By Robert Barron, Staff Writer
Enid News and Eagle
A historic downtown Enid store stands empty, like a missing tooth in a row of stores on south Independence.
But if Cheri Ezzell has her way, the building soon will be full of non-profit agencies working together and sharing information. And Ezzell has a way of making things come to pass.
Ezzell is executive director of Enid’s Community Development Support Association, a non-profit agency that owns the old Newman’s building downtown. Ezzell plans to turn the store into a center that would gather a number of non-profits together to co-locate and share information.
The goal is $2.9 million, and to date CDSA has raised $2 million. There still is grant money outstanding, but Ezzell said the agency needs to raise more money locally.
“Part is a challenge grant, $320,000 from the Mabee Foundation, which will come when the rest is collected,” Ezzell said.
There are a number of large grants pending that require local funding.
CDSA financing normally comes through grants acquired from various government and private sources.
This is the first time the agency has undertaken fundraising locally, Ezzell said.
The idea of creating a non-profit center so agencies can co-locate and share information is new for Oklahoma.
“It’s even more important in a tight economy,” Ezzell said.
In addition to various non-profit service agencies, the downtown building specifically would house Center for Early Childhood Resources. CDSA officials believe the greatest impact in made on the life of an individual when they are little.
“If you don’t get the support you need then, you will struggle later in life. It’s important to the community,” Ezzell said.
Early Childhood Director Paula Waters described it like constructing a building. The foundation must be strong. If there is a fault in the foundation the entire structure could be compromised, she said.

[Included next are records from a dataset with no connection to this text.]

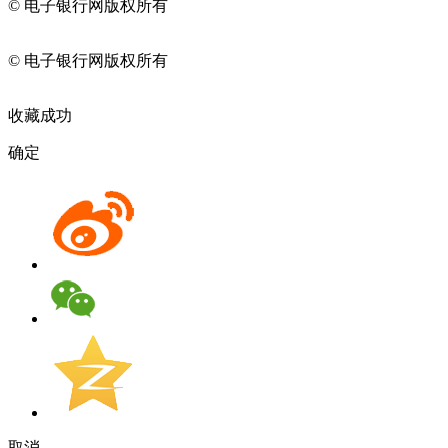
© 电子银行网版权所有
京ICP备05045998号-2
京公网安备
11010202009082
© 电子银行网版权所有
京ICP备05045998号-2
京公网安备
11010202009082
收藏成功
确定
取消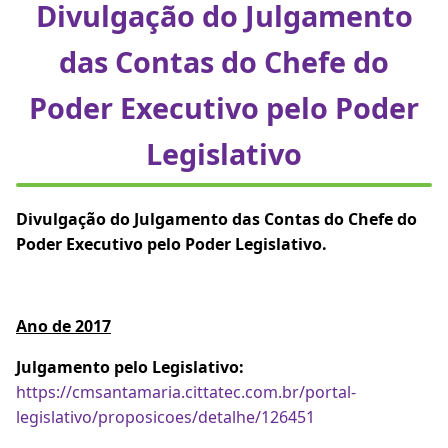
Divulgação do Julgamento
das Contas do Chefe do
Poder Executivo pelo Poder
Legislativo
Divulgação do Julgamento das Contas do Chefe do
Poder Executivo pelo Poder Legislativo.
Ano de 2017
Julgamento pelo Legislativo:
https://cmsantamaria.cittatec.com.br/portal-
legislativo/proposicoes/detalhe/126451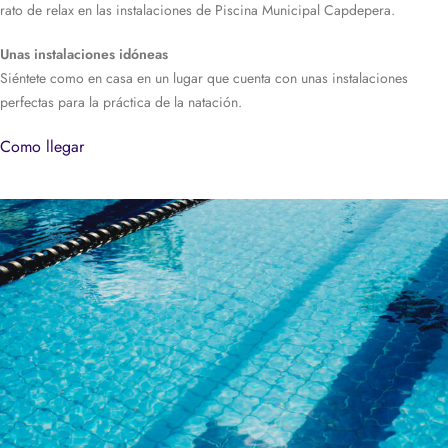
rato de relax en las instalaciones de Piscina Municipal Capdepera.
Unas instalaciones idóneas
Siéntete como en casa en un lugar que cuenta con unas instalaciones
perfectas para la práctica de la natación.
Como llegar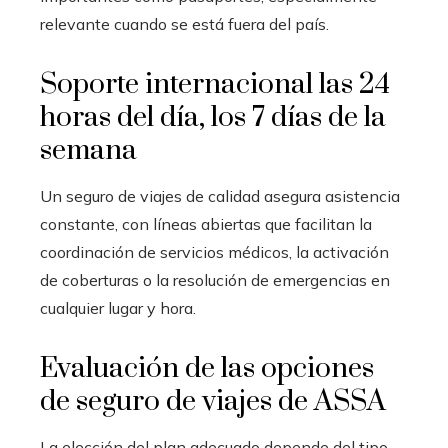
relevante cuando se está fuera del país.
Soporte internacional las 24
horas del día, los 7 días de la
semana
Un seguro de viajes de calidad asegura asistencia
constante, con líneas abiertas que facilitan la
coordinación de servicios médicos, la activación
de coberturas o la resolución de emergencias en
cualquier lugar y hora.
Evaluación de las opciones
de seguro de viajes de ASSA
La elección del plan adecuado depende del tipo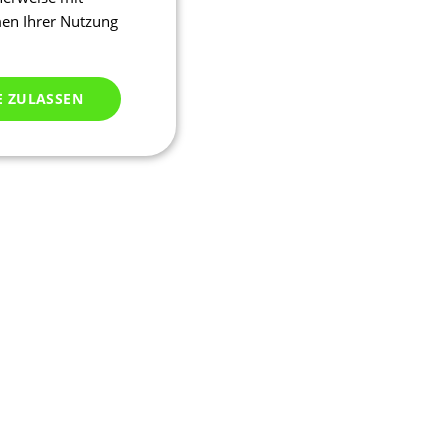
men Ihrer Nutzung
E ZULASSEN
ich klassifiziert
meldung und die
wendet werden.
ssion, um eine
u identifizieren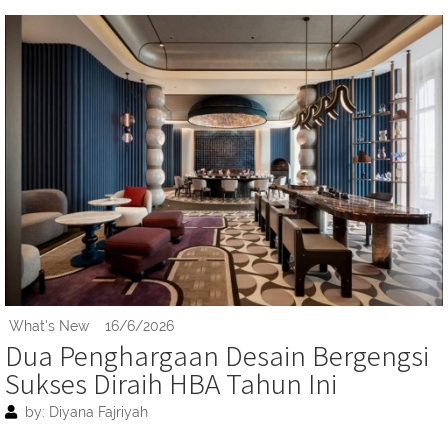
What's New
16/6/2026
Dua Penghargaan Desain Bergengsi
Sukses Diraih HBA Tahun Ini
by: Diyana Fajriyah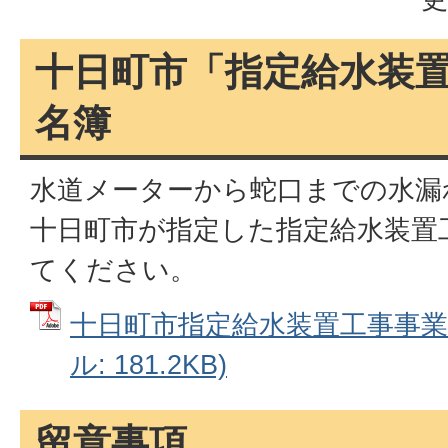
十日町市「指定給水装
名簿
水道メーターから蛇口までの水漏
十日町市が指定した指定給水装置
てください。
十日町市指定給水装置工事事業者
ル: 181.2KB)
留意事項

“That’s why so many resources are dedicated to childhood programs,” she said.
Enid Community Clinic already occupies space in the basement of the building for its program, which distributes medical supplies.
CDSA has been approached by a number of other small non-profits that are interested in building space, but no decisions have been made yet.
“I believe when the facility is complete, it will be so attractive to non-profits they will want to come there,” Ezzell said.
CDSA’s financial goal will include maintenance and furnishings for the building, but the biggest costs are electrical. The former furniture store has no light switches or electrical outlets. The air-conditioning must serve a 50,000 square foot building and make it comfortable for those working there.
Those costs add up quickly, plus there is asbestos in the building that must be removed. They also will replace windows.
“We don’t have a extravagant budget, and we’re filling a large empty space downtown.”
Ezzell hopes to conclude fund raising by early summer.